What is required
Using the material below, state how many of its lines contain the string "apoptotic", with no other words.

Given entries
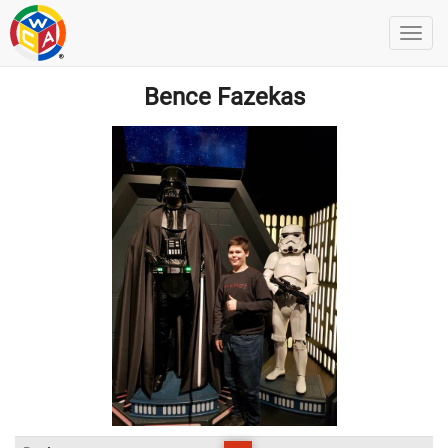
Bence Fazekas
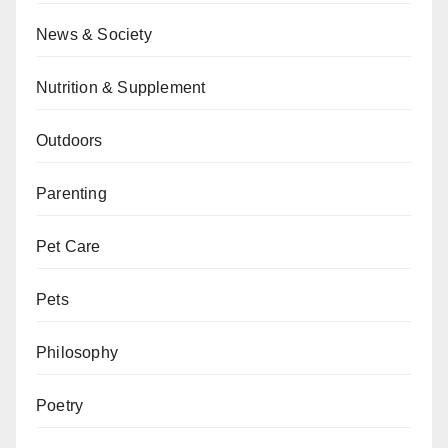
News & Society
Nutrition & Supplement
Outdoors
Parenting
Pet Care
Pets
Philosophy
Poetry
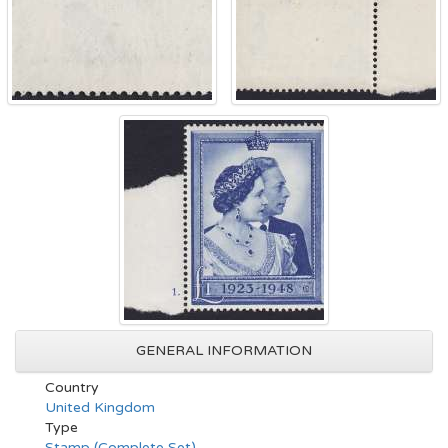
GENERAL INFORMATION
Country
United Kingdom
Type
Stamp (Complete Set)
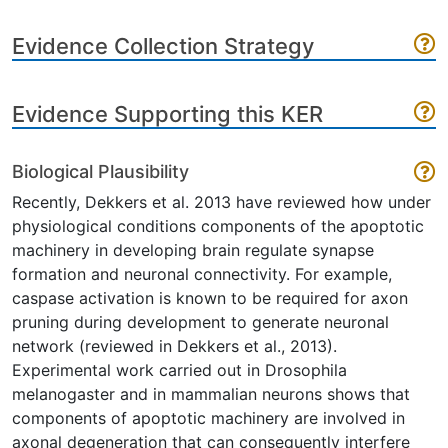
Evidence Collection Strategy
Evidence Supporting this KER
Biological Plausibility
Recently, Dekkers et al. 2013 have reviewed how under
physiological conditions components of the apoptotic
machinery in developing brain regulate synapse
formation and neuronal connectivity. For example,
caspase activation is known to be required for axon
pruning during development to generate neuronal
network (reviewed in Dekkers et al., 2013).
Experimental work carried out in Drosophila
melanogaster and in mammalian neurons shows that
components of apoptotic machinery are involved in
axonal degeneration that can consequently interfere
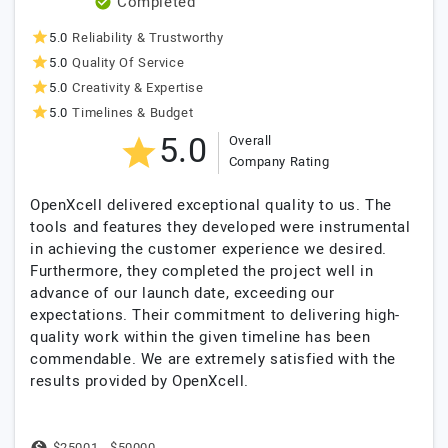
Completed
5.0
Reliability & Trustworthy
5.0
Quality Of Service
5.0
Creativity & Expertise
5.0
Timelines & Budget
5.0
Overall
Company Rating
OpenXcell delivered exceptional quality to us. The
tools and features they developed were instrumental
in achieving the customer experience we desired.
Furthermore, they completed the project well in
advance of our launch date, exceeding our
expectations. Their commitment to delivering high-
quality work within the given timeline has been
commendable. We are extremely satisfied with the
results provided by OpenXcell.
$25001 - $50000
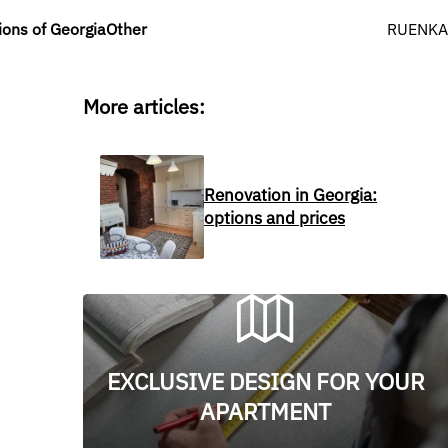
Select y
ions of Georgia
Other
RU
EN
KA
More articles:
Renovation in Georgia:
options and prices
EXCLUSIVE DESIGN FOR YOUR
APARTMENT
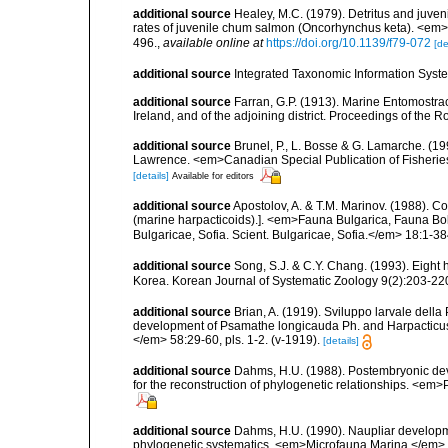
additional source
Healey, M.C. (1979). Detritus and juven
rates of juvenile chum salmon (Oncorhynchus keta). <em>
496.
,
available online at
https://doi.org/10.1139/f79-072
[de
additional source
Integrated Taxonomic Information Syste
additional source
Farran, G.P. (1913). Marine Entomostrac
Ireland, and of the adjoining district. Proceedings of the 
additional source
Brunel, P., L. Bosse & G. Lamarche. (199
Lawrence. <em>Canadian Special Publication of Fisherie
[details]
Available for editors
additional source
Apostolov, A. & T.M. Marinov. (1988). 
(marine harpacticoids).]. <em>Fauna Bulgarica, Fauna Bolg
Bulgaricae, Sofia. Scient. Bulgaricae, Sofia.</em> 18:1-384
additional source
Song, S.J. & C.Y. Chang. (1993). Eight
Korea. Korean Journal of Systematic Zoology 9(2):203-22
additional source
Brian, A. (1919). Sviluppo larvale dell
development of Psamathe longicauda Ph. and Harpacticus un
</em> 58:29-60, pls. 1-2. (v-1919).
[details]
additional source
Dahms, H.U. (1988). Postembryonic dev
for the reconstruction of phylogenetic relationships. <em
additional source
Dahms, H.U. (1990). Naupliar developme
phylogenetic systematics. <em>Microfauna Marina.</em> 6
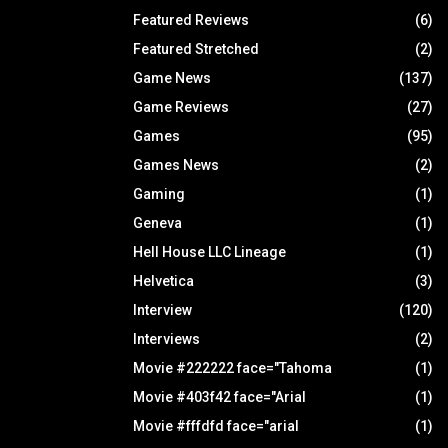
Featured Reviews
(6)
Featured Stretched
(2)
Game News
(137)
Game Reviews
(27)
Games
(95)
Games News
(2)
Gaming
(1)
Geneva
(1)
Hell House LLC Lineage
(1)
Helvetica
(3)
Interview
(120)
Interviews
(2)
Movie #222222 face="Tahoma
(1)
Movie #403f42 face="Arial
(1)
Movie #fffdfd face="arial
(1)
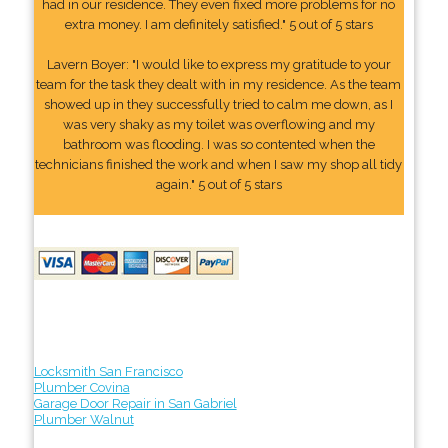
had in our residence. They even fixed more problems for no
extra money. I am definitely satisfied." 5 out of 5 stars
Lavern Boyer: "I would like to express my gratitude to your
team for the task they dealt with in my residence. As the team
showed up in they successfully tried to calm me down, as I
was very shaky as my toilet was overflowing and my
bathroom was flooding. I was so contented when the
technicians finished the work and when I saw my shop all tidy
again." 5 out of 5 stars
Locksmith San Francisco
Plumber Covina
Garage Door Repair in San Gabriel
Plumber Walnut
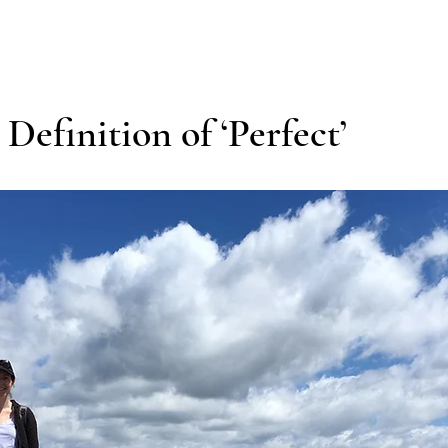
efinition of ‘Perfect’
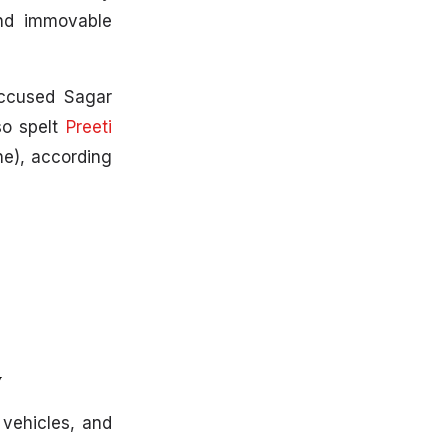
and immovable
accused Sagar
so spelt
Preeti
ne), according
y
 vehicles, and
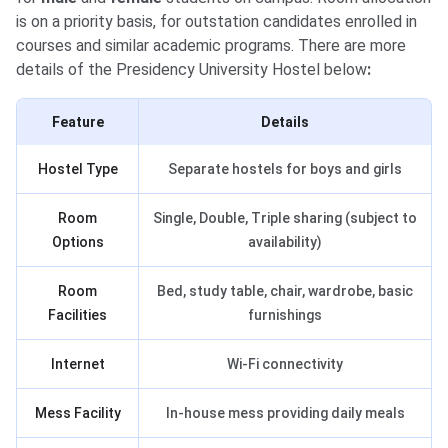
is on a priority basis, for outstation candidates enrolled in
courses and similar academic programs. There are more
details of the Presidency University Hostel below
:
Feature
Details
Hostel Type
Separate hostels for boys and girls
Room
Single, Double, Triple sharing (subject to
Options
availability)
Room
Bed, study table, chair, wardrobe, basic
Facilities
furnishings
Internet
Wi-Fi connectivity
Mess Facility
In-house mess providing daily meals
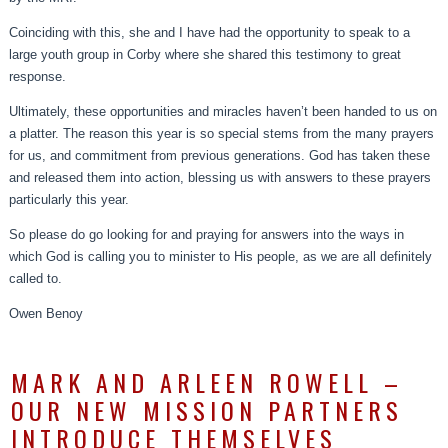
Coinciding with this, she and I have had the opportunity to speak to a
large youth group in Corby where she shared this testimony to great
response.
Ultimately, these opportunities and miracles haven’t been handed to us on
a platter. The reason this year is so special stems from the many prayers
for us, and commitment from previous generations. God has taken these
and released them into action, blessing us with answers to these prayers
particularly this year.
So please do go looking for and praying for answers into the ways in
which God is calling you to minister to His people, as we are all definitely
called to.
Owen Benoy
MARK AND ARLEEN ROWELL –
OUR NEW MISSION PARTNERS
INTRODUCE THEMSELVES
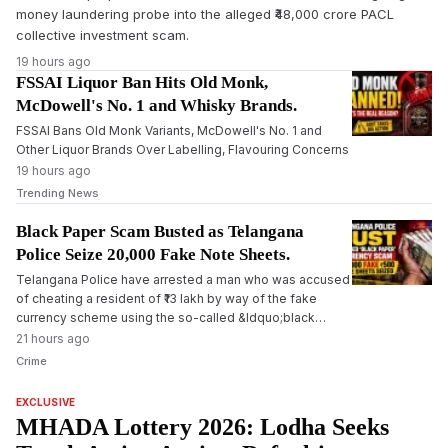
money laundering probe into the alleged ₹48,000 crore PACL
collective investment scam.
19 hours ago
FSSAI Liquor Ban Hits Old Monk,
McDowell's No. 1 and Whisky Brands.
FSSAI Bans Old Monk Variants, McDowell's No. 1 and
Other Liquor Brands Over Labelling, Flavouring Concerns
19 hours ago
Trending News
Black Paper Scam Busted as Telangana
Police Seize 20,000 Fake Note Sheets.
Telangana Police have arrested a man who was accused
of cheating a resident of ₹13 lakh by way of the fake
currency scheme using the so-called &ldquo;black
paper&rdquo; trick. During the investigation, authorities
21 hours ago
seized 20,000 black paper sheets and chemical
Crime
solutions, and further investigations are underway.
EXCLUSIVE
MHADA Lottery 2026: Lodha Seeks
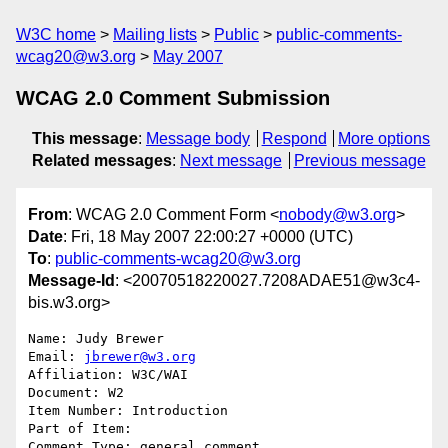
W3C home
Mailing lists
Public
public-comments-
wcag20@w3.org
May 2007
WCAG 2.0 Comment Submission
This message
:
Message body
Respond
More options
Related messages
:
Next message
Previous message
From
: WCAG 2.0 Comment Form <
nobody@w3.org
>
Date
: Fri, 18 May 2007 22:00:27 +0000 (UTC)
To
:
public-comments-wcag20@w3.org
Message-Id
: <20070518220027.7208ADAE51@w3c4-
bis.w3.org>
Name: Judy Brewer

Email: 
jbrewer@w3.org
Affiliation: W3C/WAI

Document: W2

Item Number: Introduction

Part of Item: 

Comment Type: general comment
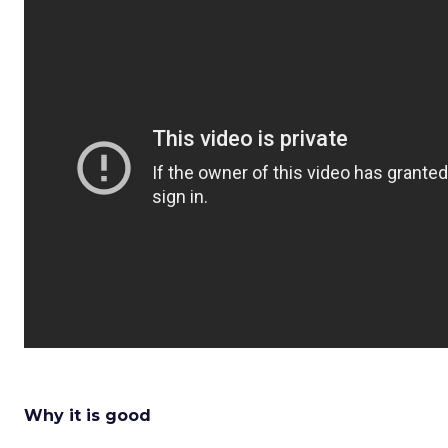
Why it is good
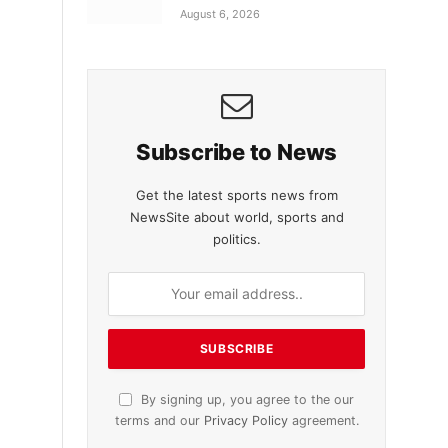
August 6, 2026
Subscribe to News
Get the latest sports news from
NewsSite about world, sports and
politics.
By signing up, you agree to the our
terms and our
Privacy Policy
agreement.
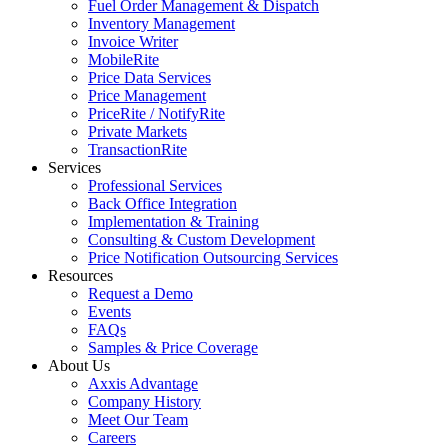
Fuel Order Management & Dispatch
Inventory Management
Invoice Writer
MobileRite
Price Data Services
Price Management
PriceRite / NotifyRite
Private Markets
TransactionRite
Services
Professional Services
Back Office Integration
Implementation & Training
Consulting & Custom Development
Price Notification Outsourcing Services
Resources
Request a Demo
Events
FAQs
Samples & Price Coverage
About Us
Axxis Advantage
Company History
Meet Our Team
Careers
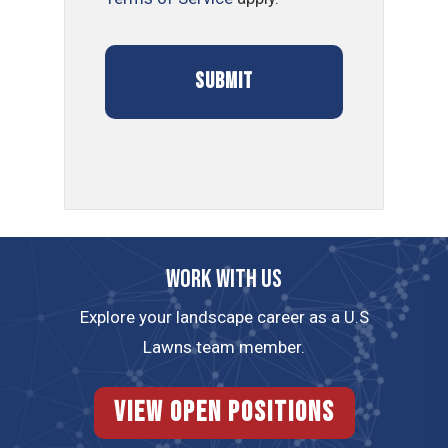
Work with us
Explore your landscape career as a U.S
Lawns team member.
View Open Positions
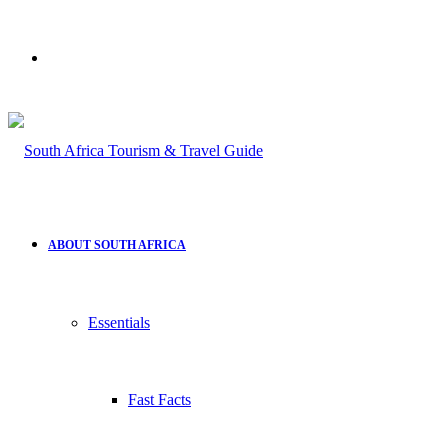
Search
for
ABOUT SOUTH AFRICA
Essentials
Fast Facts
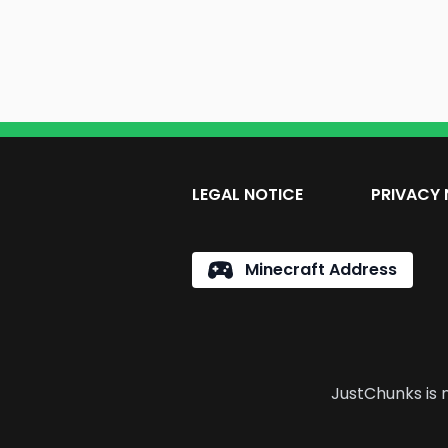
LEGAL NOTICE
PRIVACY 
Minecraft Address
JustChunks is n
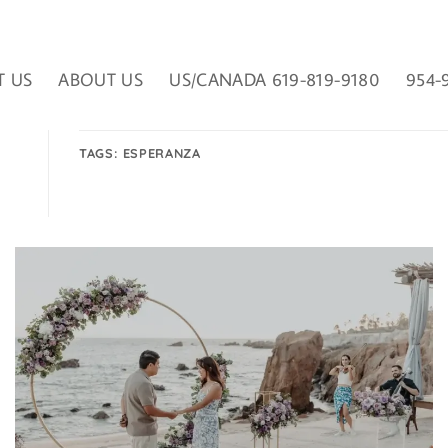
T US
ABOUT US
US/CANADA 619-819-9180
954-
TAGS:
ESPERANZA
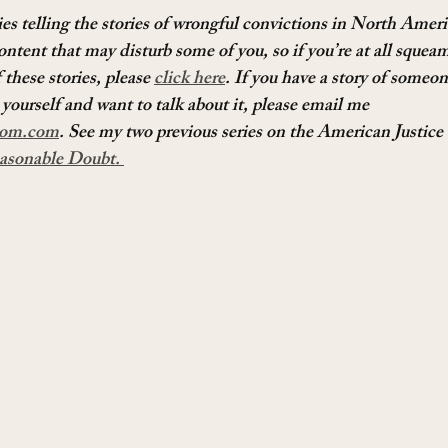
ies telling the stories of wrongful convictions in North Amer
ontent that may disturb some of you, so if you’re at all squeam
these stories, please 
click here
. If you have a story of someo
yourself and want to talk about it, please email me 
om.com
. See my two previous series on the American Justice
asonable Doubt. 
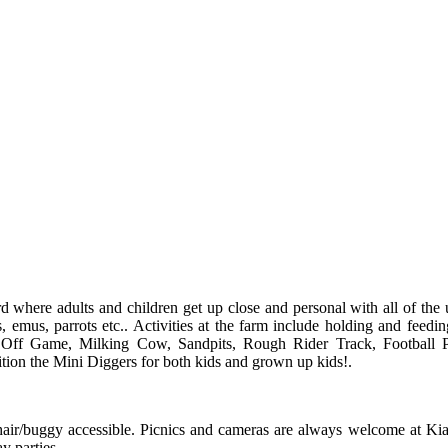
where adults and children get up close and personal with all of the 
 emus, parrots etc.. Activities at the farm include holding and feedin
z Off Game, Milking Cow, Sandpits, Rough Rider Track, Football P
tion the Mini Diggers for both kids and grown up kids!.
chair/buggy accessible. Picnics and cameras are always welcome at Ki
y parties.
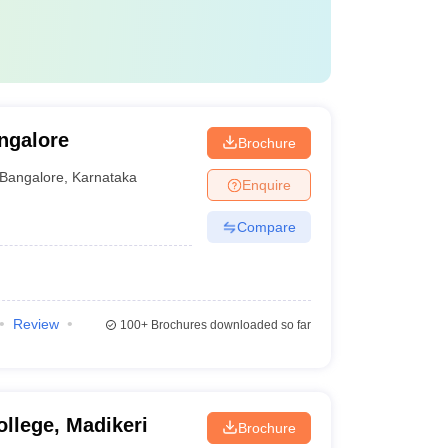
ngalore
Brochure
Bangalore
,
Karnataka
Enquire
Compare
Review
100+
Brochures downloaded so far
llege, Madikeri
Brochure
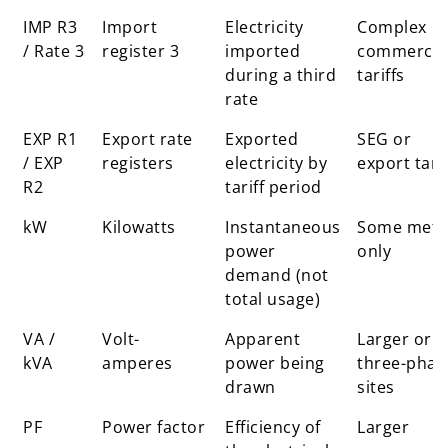
IMP R3
Import
Electricity
Complex
/ Rate 3
register 3
imported
commercia
during a third
tariffs
rate
EXP R1
Export rate
Exported
SEG or
/ EXP
registers
electricity by
export tarif
R2
tariff period
kW
Kilowatts
Instantaneous
Some mete
power
only
demand (not
total usage)
VA /
Volt-
Apparent
Larger or
kVA
amperes
power being
three-phas
drawn
sites
PF
Power factor
Efficiency of
Larger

Result for this exercise
2